I am using an inner join to generate record comparisons, for the purpose of deduplicating data.
I would like to salt these joins so that record comparisons are more equally distributed in the presence of skew.
What follows is a very simple motivating example - the real input data is much larger.
Suppose we have a table as follows (csv here).
first_name | surname | city |
---|---|---|
charles | dickens | london |
charlie | dickens | london |
virginia | woolf | london |
virginia | wolf | london |
mary | shelley | london |
jane | austen | steventon |
To generate record comparisons I can write sql like:
df = spark.read.csv()
df.createOrReplaceTempView("df")
sql = """
select
l.first_name as first_name_l,
r.first_name as first_name_r,
l.surname as surname_l,
r.surname as surname_r,
l.city as city_l,
r.city as city_r
from df as l
inner join df as r
on l.city = r.city
"""
spark.sql(sql)
On a large dataset, spark will chose a SortMergeJoin
. The data will be HashPartitioned on city
.
All 5 records with city = london
will therefore end up on a single executor, on which the cartesian product of the london
records will be produced - 25 records in total.
This creates a problem on real datasets where the count of city=london
may be 10,000 - generating 100,000,000 comparisons in a single task on a single executor.

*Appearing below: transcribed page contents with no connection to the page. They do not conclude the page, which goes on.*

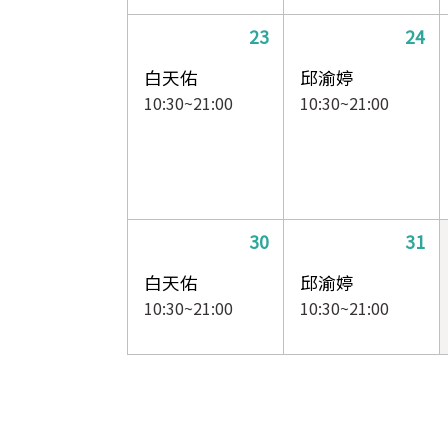
23
24
白天佑
邱渝婷
10:30~21:00
10:30~21:00
30
31
白天佑
邱渝婷
10:30~21:00
10:30~21:00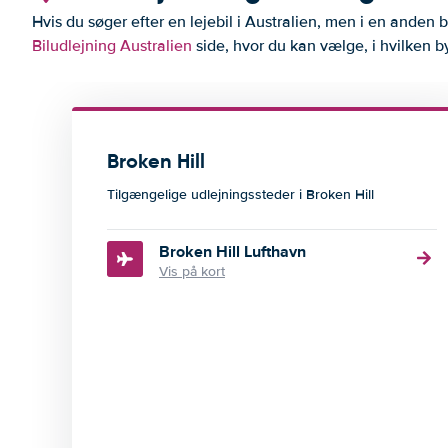
Hvis du søger efter en lejebil i Australien, men i en anden b
Biludlejning Australien
side, hvor du kan vælge, i hvilken by 
Broken Hill
Tilgængelige udlejningssteder i Broken Hill
Broken Hill Lufthavn
Vis på kort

My question is how can I salt this join to split up the work more evenly?. Note that all 25 (or 100m) record comparisons need to be generated - it's just we want them to be spit between different tasks
Solutions I've attempted
I have a working solution that's very inelegant, as follows. I'm looking to improve on this.
Step 1:
Create a random integer column, random_int
. For simplicity, let's say this contains integers in the range 1-3.
Step 2: Run the left join three times, and union all
select {cols}
from df as l
inner join df as r
on l.city = r.city and l.random_int = 1
UNION ALL
select {cols}
from df as l
inner join df as r
on l.city = r.city and l.random_int = 2
UNION ALL
select {cols}
from df as l
inner join df as r
on l.city = r.city and l.random_int = 3
This solution gives the right answer, and does run faster on large datasets in the presence of skew. But it creates a lot of complexity on the execution plan, and I can't help feeling there must be a better way.
This real context problem is the blocking step of my open source software, Splink. So any help provided will help improve this software. (PRs are of course welcome as well!)